Action item.
Copying exactly, give the lines in the material below from the one with "Find the location of a particular element. The" to the one with "What do you", ends included, and nothing besides.

The records.
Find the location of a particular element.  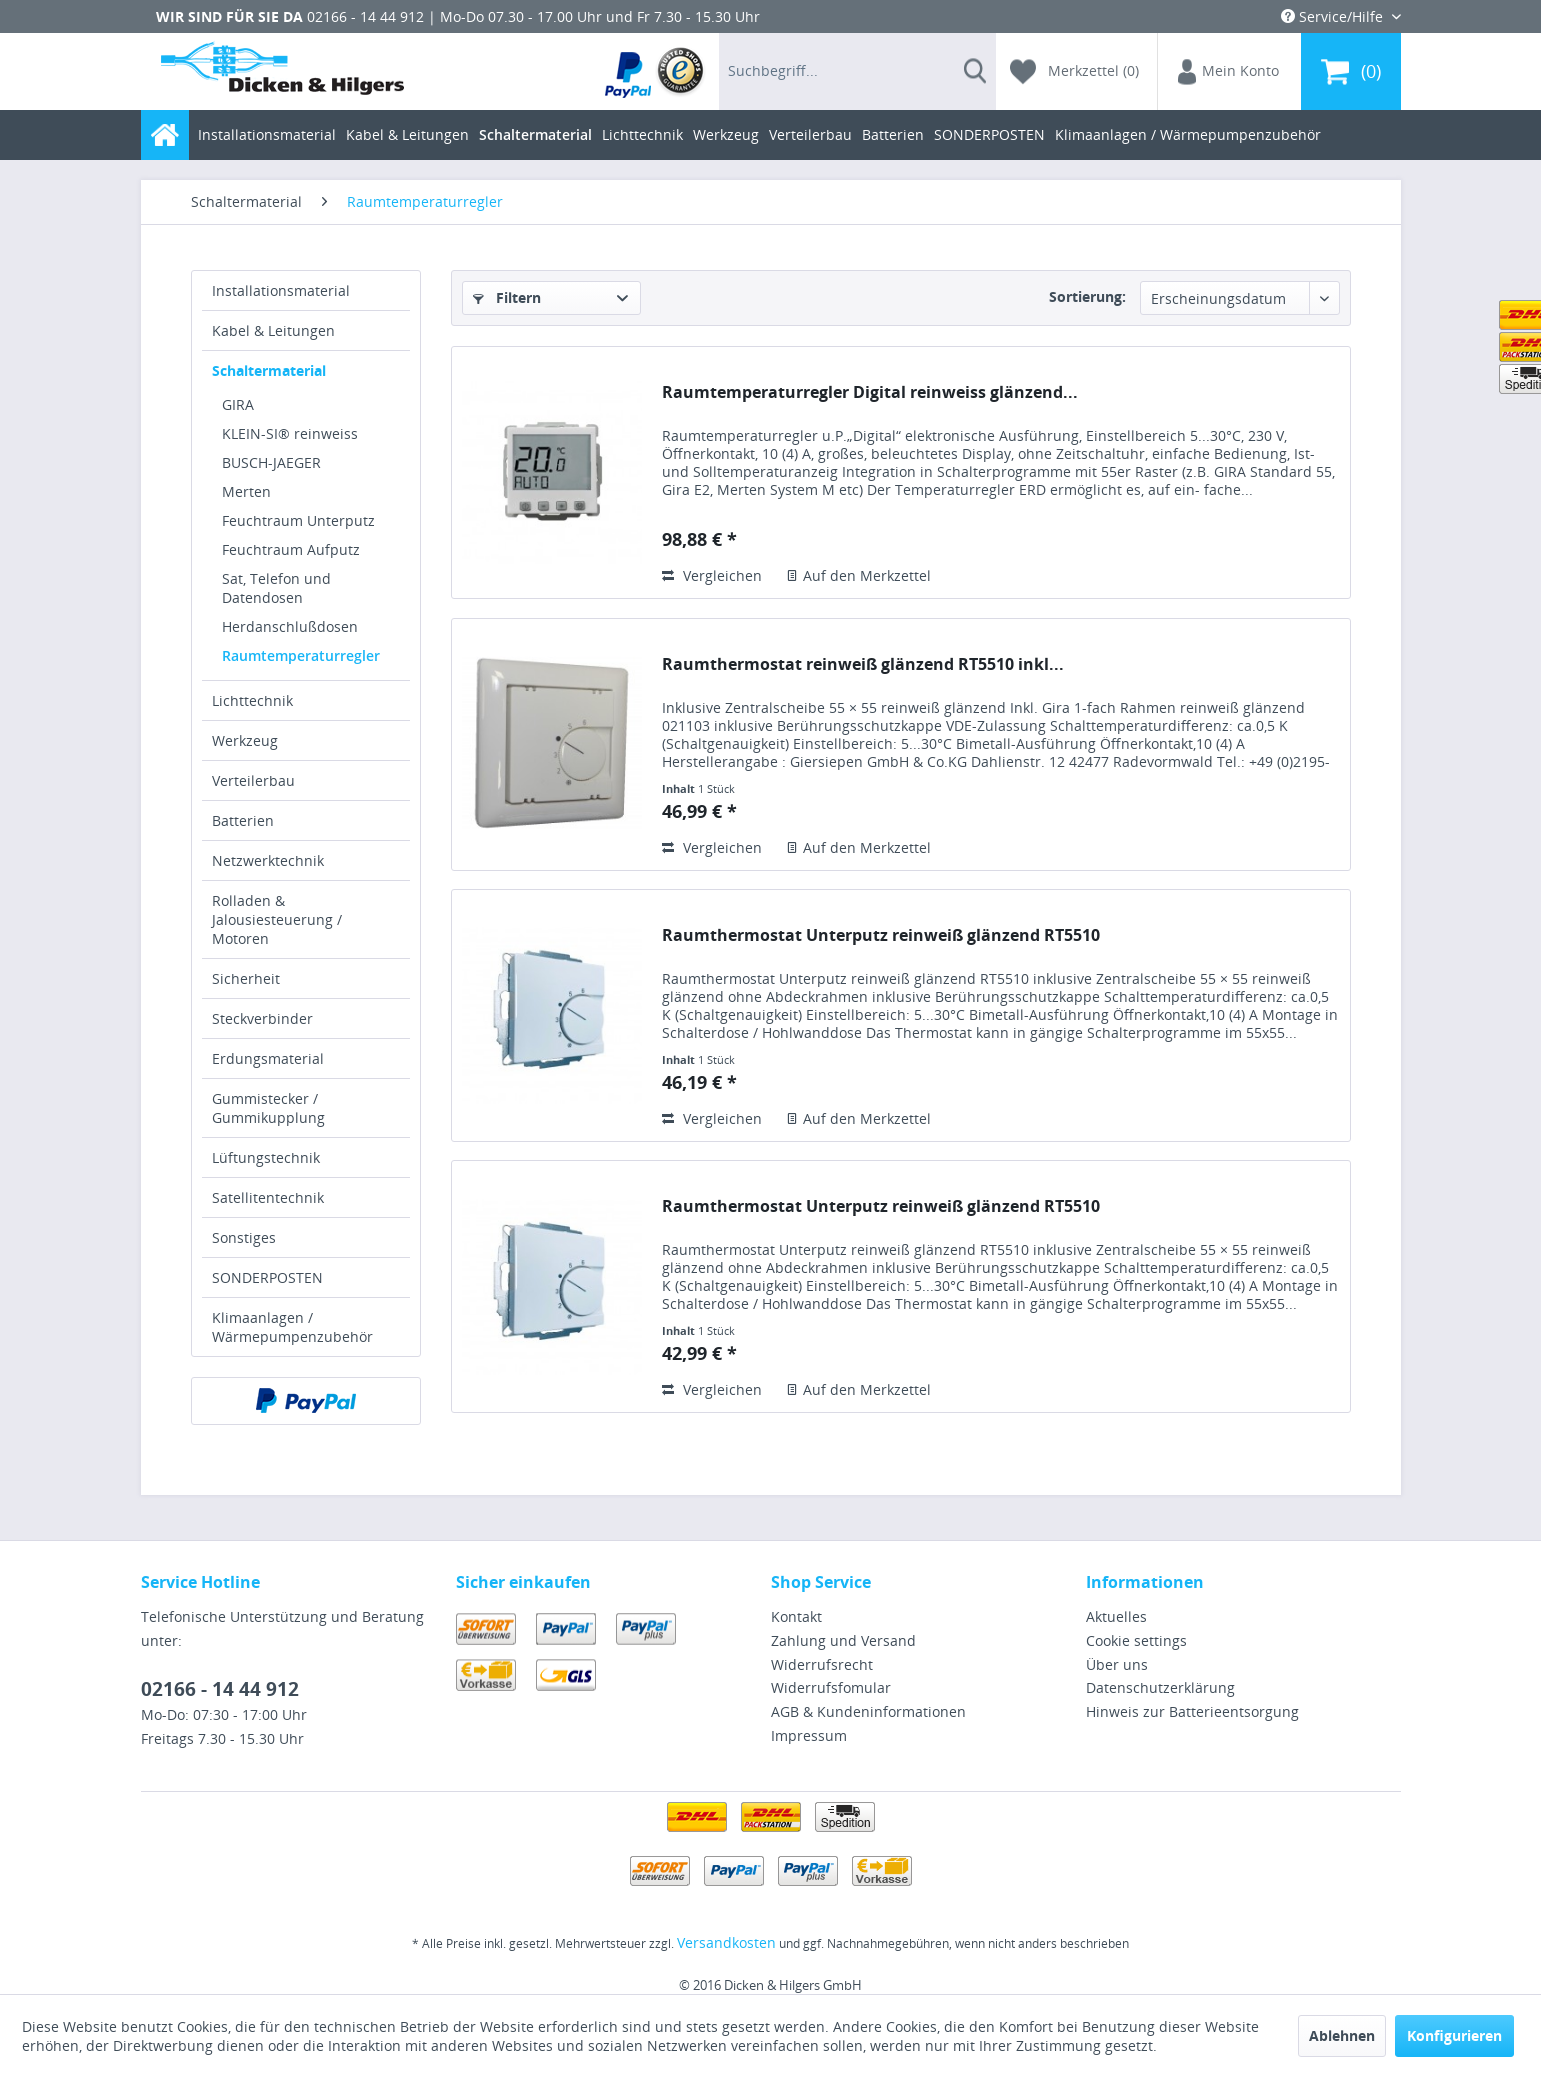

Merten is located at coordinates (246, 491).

* * *

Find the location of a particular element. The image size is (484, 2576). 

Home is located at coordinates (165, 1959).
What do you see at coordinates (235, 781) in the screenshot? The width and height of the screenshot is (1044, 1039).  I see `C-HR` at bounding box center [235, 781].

* * *

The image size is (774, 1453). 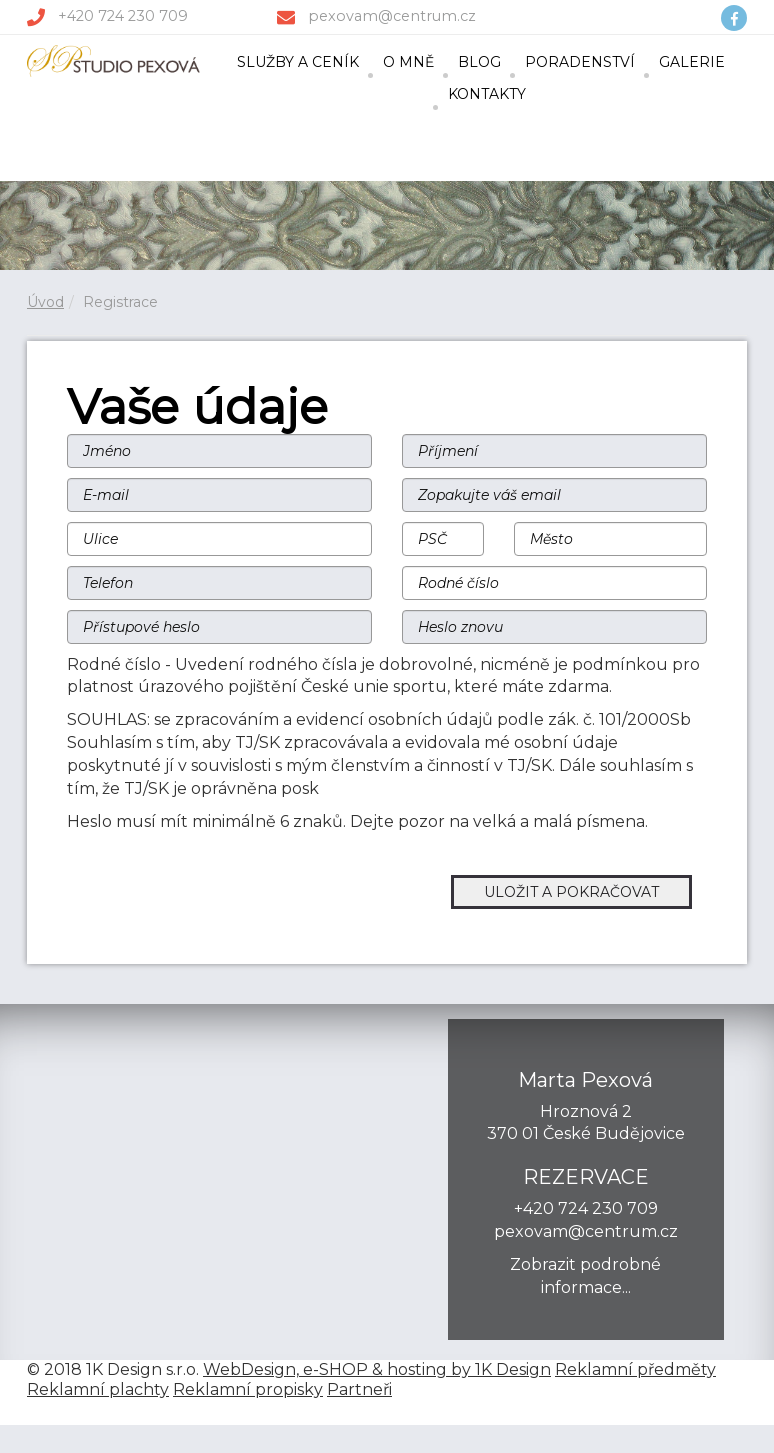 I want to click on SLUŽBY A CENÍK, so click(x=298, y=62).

Answer space.
Find the location of a particular element. The image size is (484, 2576). 

Home is located at coordinates (165, 1959).
What do you see at coordinates (235, 781) in the screenshot? The width and height of the screenshot is (1044, 1039).  I see `C-HR` at bounding box center [235, 781].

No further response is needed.